Shellcode creation and binary execution through execve
In this guide I will show you how to create shellcode and execute binaries using the execve function.
Motivation
Well, Assembly language is amazing, so why dont we learn some fancy ways to generate shellcode and execute programs?
When developing exploits, sometimes we will gonna have to generate our own shellcode and this technique is the way to go.
Another case is for example a shellcode runner, we can put our Assembly inline with the programming language and execute it to get a reverse shell and so on.
Pre-concepts before we continue
I know what you are thinking, “Assembly is hard”, “We really have to do it in assembly?” and the answer is YES! The learning curve of this language is challenging but its always possible to know more about it.

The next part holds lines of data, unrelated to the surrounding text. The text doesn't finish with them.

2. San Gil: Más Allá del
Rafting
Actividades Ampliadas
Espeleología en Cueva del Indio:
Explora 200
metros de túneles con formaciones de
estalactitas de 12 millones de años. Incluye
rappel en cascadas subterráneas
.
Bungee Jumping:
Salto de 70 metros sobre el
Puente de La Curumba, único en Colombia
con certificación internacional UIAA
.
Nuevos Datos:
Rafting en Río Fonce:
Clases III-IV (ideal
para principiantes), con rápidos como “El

Here I leave some courses for you:
- Assembly Language Adventures
- SLAE32 - Pentester Academy
Why 32 bits first?
Because it’s easier and there are applications out there that still uses 32 bits.
Some concepts change in x64, so its better to learn the logic and concepts in 32 bits, then 64 will be better to assimilate.

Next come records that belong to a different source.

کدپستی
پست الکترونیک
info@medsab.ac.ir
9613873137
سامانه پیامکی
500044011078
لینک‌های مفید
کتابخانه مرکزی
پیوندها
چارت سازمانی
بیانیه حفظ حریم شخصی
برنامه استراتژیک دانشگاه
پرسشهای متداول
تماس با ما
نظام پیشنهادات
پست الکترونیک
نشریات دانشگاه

Assembly x86 lightning course
Lets pick some basic concepts before we continue.
Registers
Processor’s fast internal memory to store and move data. There are types of registers and each type has its own purposes (Nowadays all registers can be used as general purpose).

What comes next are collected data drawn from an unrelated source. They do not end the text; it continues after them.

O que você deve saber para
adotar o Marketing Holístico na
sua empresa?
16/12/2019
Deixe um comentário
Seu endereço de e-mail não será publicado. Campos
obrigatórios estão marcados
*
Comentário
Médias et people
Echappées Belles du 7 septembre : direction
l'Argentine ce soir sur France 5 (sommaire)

You can also think that registers are like variables.
Lets pick some examples.
- EAX -> 32 bit register, can store a DWORD and be further divided in AX, AH and AL. (Commonly used as an accumulator for mathematic operations, store return addresses and syscalls)
EAX (32 Bits) -> 0x12345678
AX (16 Bits) -> 5678
AH (8 Bits, "higher") -> 56
AL (8 Bits, "lower") -> 78
- EIP -> Stores the next instruction to be executed (Gain control of EIP and control the execution flow of your program, you can imagine why).
- ESP -> Pointer to the top of the stack.
- EFLAGS -> Contains other register like ZF,OF (They are used for example in conditional branching).
- More info on registers
Zeroing Registers (And removing null bytes)
There are alot of situations in which we need to zero a register or remove specific characters from a shellcode, one example is related to remove null bytes to use it later in exploits.
Some techniques:
1. Using the lowest part of the register
This is very interesting, we can zero the register with a XOR operation and put some content in AL.
Example
xor eax,eax ; Make the register contains 0
mov al, 5 ; Move 0x05 to AL
EAX now contains 5.
2. Negative numbers
Another cool trick, its possible to have our selected value in situations where we cant use the number.
Imagine the situation where we are writing some exploit and cant use the number 0x00000001 because it contains null bytes (These zeros in the address).
To solve this problem, its possible to use the NEG instuction in assembly, this instruction will do its two complement and put the lower part in the register (What?)
Lets ilustrate this.
mov eax, 0xffffffff
neg EAX
EAX will contain 0x01 without the null bytes.
What happens here is when use the NEG instruction, it will flip the bits and add 1 to the result (Also known as two’s complement in assembly)
Binary representation of NEG instruction
11111111
After flip
00000000
Add 1
00000001
This way we can put the number inside EAX without actually putting it.
You can use your imagination, there are alot of things to create, another example, instead of using NOP operations (0x90) we can use XCHG EAX,EAX. (This effectly do nothing).
Segments
Other important concept are data segments, which are places where our code is put during the execution of assembly.
Some examples:
- .text segment -> Where the executable code is stored
- .bss -> Uninitialized variables
- .data -> Initialized variables
Here is an example of a program that prints our lovely “Hello World” message
global _start
; Define an area for our code, in this case the text section
section .text
; Define program entry point
_start:
; Print the message on the screen
mov eax, 0x04 ; Syscall number (Write = 4)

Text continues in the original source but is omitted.